Lavrador no banco dos réus hoje pelo assassinato de Jéssica Camilo
qua, 23 de agosto de 2017 05:03Da Redação
A sociedade araguarina julga hoje, 23, mais um acusado de crimes contra a vida. A partir de 9h, no Fórum Oswaldo Pieruccetti, o Tribunal do Júri da Comarca, presidido pelo juiz Cássio Macedo Silva, titular da 2ª Vara Criminal, analisa o assassinato de Jéssica Camila, cometido por seu ex-companheiro Marcos Rosa Lopes, trabalhador rural no estado de Goiás. A defesa em Plenário será por conta do advogado Carlos Alberto Santos.

Marcos Rosa Lopes responde pelo assassinato da ex-mulher
** Arquivo
O bárbaro crime ocorreu em 7 de outubro de 2015, no bairro Novo Horizonte. Seis meses depois o réu foi interrogado em Juízo e confessou ter matado a mulher com quem conviveu por mais de 9 anos e teve três filhos.
Segundo Marcos Rosa, apelidado de Caquinho, na fatídica tarde Jéssica conversava com outro homem nas proximidades da escola onde ela esperava para buscar os filhos e havia se despedido do mesmo com um beijo, cena que “doeu muito”. Além disso, conforme afirmou, a ex-mulher afirmou que há cinco dias vinha dormindo com o rapaz. Depois disso, “ficou cego” e esfaqueou a vítima, que faleceu no local
Sobre sua prisão, Marcos Rosa declarou ter procurado a Delegacia da Comarca para se entregar, porém, ao afirmar que havia matado uma pessoa, um “homem gordo sorriu e disse que não era ali que resolveria aquilo”. Em seguida, saiu a pé para buscar seu carro perto do terminal rodoviário, sendo abordado e preso no mesmo quarteirão pelos policiais militares. A arma do crime foi apreendida no bairro Novo Horizonte, após o autor apontar o local onde havia dispensando a mesma.

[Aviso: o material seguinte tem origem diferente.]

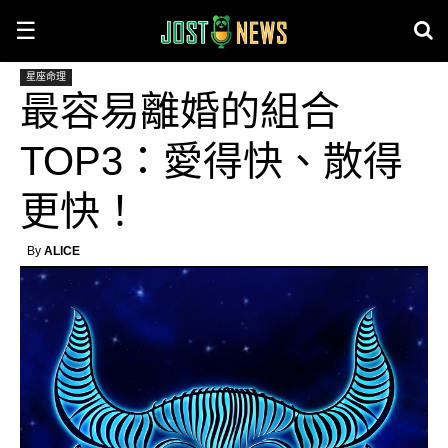
☰
星座命理
最容易離婚的組合
TOP3：愛得快、散得
更快！
By
ALICE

Ainda em Juízo, o réu disse que se arrependeu de sua atitude. Ele tentou aguardar pelo julgamento em liberdade, no entanto, não obteve êxito, em razão da gravidade dos fatos.

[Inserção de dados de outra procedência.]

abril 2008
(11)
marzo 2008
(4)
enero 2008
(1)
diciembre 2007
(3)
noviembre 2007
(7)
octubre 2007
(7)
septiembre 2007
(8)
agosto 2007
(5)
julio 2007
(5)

O desembargador do Tribunal de Justiça de Minas Gerais colocou que as qualificadoras do motivo fútil, do recurso que dificultou a defesa da vítima e do feminicídio encontram eco nas provas produzidas e devem ser levadas à apreciação dos jurados.
A defesa alegou que Marcos Rosa Lopes agiu sob o domínio de violenta emoção, logo em seguida à injusta provocação da vítima e solicitou a desclassificação do delito, mas também não foi atendida. “O crime foi cometido em meio a uma discussão onde o acusado estava descontrolado e não sabia o que fazer para ter sua família de volta. Não se pode duvidar que ele não estava apavorado e agia com forte emoção”, argumentou a defesa, acrescentando que o réu é primário e tem bons antecedentes.
Vinte e cinco membros da sociedade araguarina deverão comparecer ao Fórum na manhã de hoje. Sete serão escolhidos para a formação do Conselho de Sentença. O réu estará presente, acompanhado por agentes prisionais.